ルーズベルト家の当主の居間……ルシエル達の両親の居間に、ルシエルの従事のジャックと、ミシェルの侍女のコレットが呼ばれていた。
「そうか。ミシェルはレオン君と上手くいっているのだな。……それで、アルフレッド殿下とは……」
ルシエル達の父、ラウル・ルーズベルトが、侍女コレットを見やる。
「ミシェル様はアルフレッド殿下の事は何とも思っておりませんでしたから、何にも問題ございません。今はレオン様と結ばれて大層幸せそうでございます」
「まぁ!」
ルシエル達の母、フロレンツィア・ルーズベルトが嬉しそうに声を上げた。
「ミシェルにもとうとう春が訪れたのね!うふふ!」
「はぁ……、寂しいような、嬉しいような、寂しいような……寂しいな。……で?レオン君はアルフレッド殿下の側近であったな?」
「はい。レオン様はベルモント男爵の次男。アルフレッド殿下の側近として活躍されております。学園での成績は常に首位。高等部では剣術クラブに在籍しており、剣の腕も確かです。見た目は麗しく、密かにファンクラグもあるほど。感情をあまり面に出さないことから氷の王子と裏で呼ばれております。が、ミシェル様には春のような笑顔をお見せになります。アルフレッド殿下の側近と言うことであまり騒がれはしませんが、おそらく多くのご令嬢が狙っておいでです」
コレットは淀みなくそう答えた。
「まぁ、大変!他の女に取られる前に早くミシェルとレオン君の婚約を成立させなければ!そのためにはアルフレッド殿下との婚約を今すぐに解消する必要がありますわ。あなた、明日にでも陛下に進言を!」
母フロレンツィアがまくし立てた。
「う……あ、あぁ。それがなー。おそらくミシェルは、ルシエルのためにアルフレッド殿下との婚約を続けておるのだ。なぁ?コレット」
「…………私からは、何とも」
父ラウルの問いに、コレットは口を濁す。
「あら、どう言う事なの?」
「それを聞くために、ジャックを呼んだのだ」
「……」
父ラウルと母フロレンツィアの視線を受け、ジャックは視線を床に落とした。
「隠さずとも良い。実は今朝、陛下に呼び出されてな。……聞いたよ。ルシエルとアルフレッド殿下の事を」
「ルシエルとアルフレッド殿下が?何ですの?……ちょっと、私だけ知らない何て嫌ですわ。教えなさい」
二人の言葉に、ジャックとコレットが僅かに動揺した。
二人は、ルシエルがアルフレッドとの関係を周りに知られるのを恐れている事を知っていたので、今まで誰にも言わずにいた。

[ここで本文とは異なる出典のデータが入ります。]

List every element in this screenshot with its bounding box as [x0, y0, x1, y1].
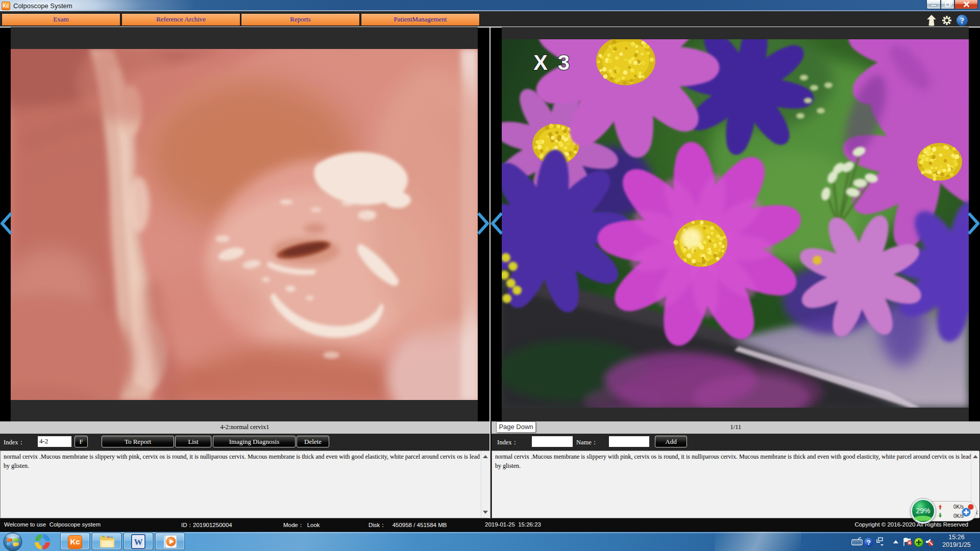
svg-text:W: W [134, 537, 143, 547]
svg-text:X 3: X 3 [533, 51, 572, 74]
svg-text:?: ? [867, 539, 871, 546]
svg-text:?: ? [960, 16, 964, 25]
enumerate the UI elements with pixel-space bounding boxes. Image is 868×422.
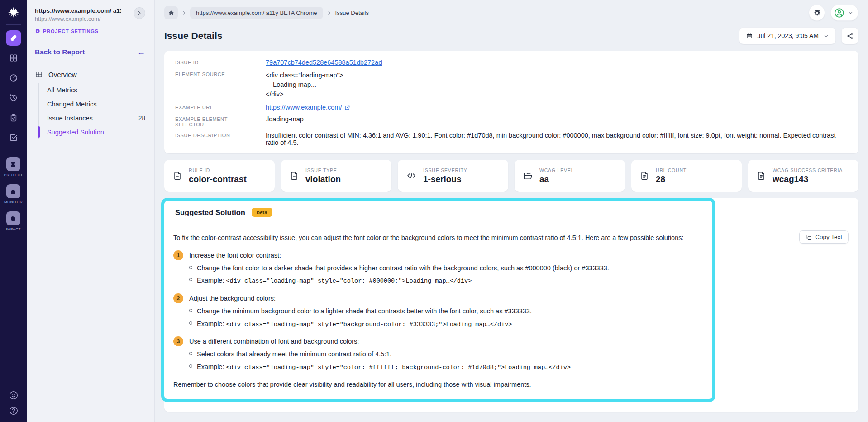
sidebar-item-changed-metrics[interactable]: Changed Metrics bbox=[39, 97, 145, 111]
issue-details-card: ISSUE ID 79a707cb74ded528e64588a51db272a… bbox=[164, 51, 858, 153]
share-button[interactable] bbox=[841, 27, 858, 44]
app-monitor[interactable]: MONITOR bbox=[4, 184, 23, 204]
element-source-code: <div class="loading-map"> Loading map...… bbox=[266, 71, 848, 99]
help-icon[interactable] bbox=[9, 406, 19, 416]
protect-label: PROTECT bbox=[4, 173, 23, 177]
copy-text-button[interactable]: Copy Text bbox=[799, 230, 849, 244]
stat-cards-row: RULE ID color-contrast ISSUE TYPE violat… bbox=[164, 160, 858, 192]
rail-divider bbox=[6, 24, 21, 25]
file-text-icon bbox=[639, 171, 649, 181]
sidebar-item-suggested-solution[interactable]: Suggested Solution bbox=[39, 125, 145, 139]
solution-step-1: 1 Increase the font color contrast: Chan… bbox=[173, 250, 701, 286]
step-number: 1 bbox=[173, 250, 183, 260]
share-icon bbox=[846, 32, 854, 40]
feedback-smiley-icon[interactable] bbox=[9, 390, 19, 400]
issue-id-label: ISSUE ID bbox=[175, 59, 256, 66]
file-text-icon bbox=[756, 171, 766, 181]
stat-card-issue-severity: ISSUE SEVERITY 1-serious bbox=[398, 160, 508, 192]
folder-icon bbox=[523, 171, 533, 181]
app-rail: PROTECT MONITOR IMPACT bbox=[0, 0, 27, 422]
sidebar-subnav: All Metrics Changed Metrics Issue Instan… bbox=[38, 83, 145, 139]
back-to-report-link[interactable]: Back to Report ← bbox=[35, 48, 145, 56]
changed-metrics-label: Changed Metrics bbox=[47, 101, 97, 108]
date-picker[interactable]: Jul 21, 2023, 9:05 AM bbox=[739, 27, 836, 44]
copy-icon bbox=[806, 234, 812, 240]
stat-value: aa bbox=[539, 174, 574, 184]
bullet-ring-icon bbox=[189, 278, 192, 281]
monitor-app-icon bbox=[6, 184, 20, 198]
site-url: https://www.example.com/ bbox=[35, 16, 121, 22]
impact-label: IMPACT bbox=[6, 227, 21, 231]
a11y-module-icon[interactable] bbox=[6, 30, 21, 46]
stat-card-url-count: URL COUNT 28 bbox=[631, 160, 742, 192]
clipboard-check-icon[interactable] bbox=[6, 110, 21, 125]
suggested-solution-label: Suggested Solution bbox=[47, 129, 104, 136]
step-number: 2 bbox=[173, 293, 183, 303]
gear-icon bbox=[813, 9, 821, 17]
example-code: <div class="loading-map" style="backgrou… bbox=[226, 321, 512, 328]
impact-app-icon bbox=[6, 211, 20, 225]
issue-description-label: ISSUE DESCRIPTION bbox=[175, 132, 256, 146]
settings-gear-icon bbox=[35, 29, 40, 34]
issue-id-link[interactable]: 79a707cb74ded528e64588a51db272ad bbox=[266, 59, 382, 66]
app-impact[interactable]: IMPACT bbox=[6, 211, 21, 231]
example-label: Example: bbox=[197, 277, 224, 284]
stat-label: URL COUNT bbox=[656, 168, 687, 173]
overview-table-icon bbox=[35, 70, 43, 78]
chevron-down-icon bbox=[848, 10, 854, 16]
step-title: Use a different combination of font and … bbox=[189, 338, 359, 345]
beta-badge: beta bbox=[252, 208, 272, 217]
bullet-ring-icon bbox=[189, 364, 192, 368]
main-content: https://www.example.com/ a11y BETA Chrom… bbox=[155, 0, 868, 422]
sidebar-item-all-metrics[interactable]: All Metrics bbox=[39, 83, 145, 97]
stat-label: RULE ID bbox=[189, 168, 247, 173]
example-url-label: EXAMPLE URL bbox=[175, 104, 256, 111]
overview-label: Overview bbox=[48, 71, 77, 78]
suggested-solution-card: Suggested Solution beta To fix the color… bbox=[161, 198, 715, 402]
example-code: <div class="loading-map" style="color: #… bbox=[226, 278, 472, 284]
stat-label: ISSUE TYPE bbox=[305, 168, 341, 173]
page-title: Issue Details bbox=[164, 30, 222, 41]
step-example: Example: <div class="loading-map" style=… bbox=[189, 362, 701, 372]
stat-label: ISSUE SEVERITY bbox=[423, 168, 467, 173]
example-url-link[interactable]: https://www.example.com/ bbox=[266, 104, 342, 111]
stat-label: WCAG LEVEL bbox=[539, 168, 574, 173]
calendar-icon bbox=[746, 32, 753, 39]
history-icon[interactable] bbox=[6, 90, 21, 106]
bullet-ring-icon bbox=[189, 321, 192, 325]
task-check-icon[interactable] bbox=[6, 130, 21, 145]
sidebar-collapse-button[interactable] bbox=[134, 7, 145, 19]
home-icon[interactable] bbox=[164, 6, 178, 19]
project-settings-link[interactable]: PROJECT SETTINGS bbox=[35, 29, 145, 34]
sidebar-item-overview[interactable]: Overview bbox=[35, 70, 145, 78]
step-bullet: Change the minimum background color to a… bbox=[189, 307, 701, 316]
brand-logo-icon bbox=[6, 5, 21, 20]
sidebar: https://www.example.com/ a11y BETA Chrom… bbox=[27, 0, 155, 422]
gauge-icon[interactable] bbox=[6, 70, 21, 86]
stat-card-rule-id: RULE ID color-contrast bbox=[164, 160, 275, 192]
solution-title: Suggested Solution bbox=[175, 208, 245, 217]
stat-value: color-contrast bbox=[189, 174, 247, 184]
back-to-report-label: Back to Report bbox=[35, 48, 85, 56]
avatar bbox=[834, 7, 845, 19]
chevron-down-icon bbox=[823, 33, 829, 39]
sidebar-item-issue-instances[interactable]: Issue Instances 28 bbox=[39, 111, 145, 125]
element-source-label: ELEMENT SOURCE bbox=[175, 71, 256, 99]
stat-label: WCAG SUCCESS CRITERIA bbox=[773, 168, 843, 173]
code-icon bbox=[406, 170, 417, 181]
step-number: 3 bbox=[173, 336, 183, 346]
settings-button[interactable] bbox=[809, 5, 825, 21]
date-value: Jul 21, 2023, 9:05 AM bbox=[758, 32, 819, 39]
site-title: https://www.example.com/ a11y BETA Chrom… bbox=[35, 7, 121, 14]
app-protect[interactable]: PROTECT bbox=[4, 157, 23, 177]
external-link-icon bbox=[344, 105, 350, 110]
solution-intro: To fix the color-contrast accessibility … bbox=[173, 233, 701, 243]
bullet-ring-icon bbox=[189, 309, 192, 312]
sidebar-divider bbox=[35, 41, 145, 41]
breadcrumb-site[interactable]: https://www.example.com/ a11y BETA Chrom… bbox=[190, 7, 323, 19]
dashboard-grid-icon[interactable] bbox=[6, 50, 21, 66]
monitor-label: MONITOR bbox=[4, 200, 23, 204]
solution-step-2: 2 Adjust the background colors: Change t… bbox=[173, 293, 701, 329]
copy-text-label: Copy Text bbox=[815, 234, 842, 240]
account-menu[interactable] bbox=[830, 5, 858, 21]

「ジャック……コレットもだが、お前達があの子達を大切に思っているのは知っている。私達もそうだ。ミシェルとルシエルをとても大切に思っている。だからこそ決して嫌がるような事をしない事は君達も分かっているだろう?今後のために、どうか教えてくれないか?」
父ラウルにお願いされたジャックは、渋々口を開く。
「はい。ルシエル様とアルフレッド殿下は、とても親しくされていらっしゃいます。……恋仲、だと思われます」
「……こ、い」
母フロレンツィアは、口を開いたまま、固まった。
「そうか……陛下のおっしゃる通りなのだな。それで?その……恋仲と言うのは、間違いないのか?……その、いつから?」
「はい。私の知る限り、ルシエル様にとっての初恋……本気でアルフレッド殿下を慕っておいでのようです。いつから親しい仲になったのか詳しくは分かりませんが……おそらく、皆で避暑地へ行った時かと」
ジャックの言葉で、避暑地の最後の滞在日に二人が何とも言えない雰囲気を纏って朝食の場に現れたのを思い出したコレットは、僅かに頬を染めた。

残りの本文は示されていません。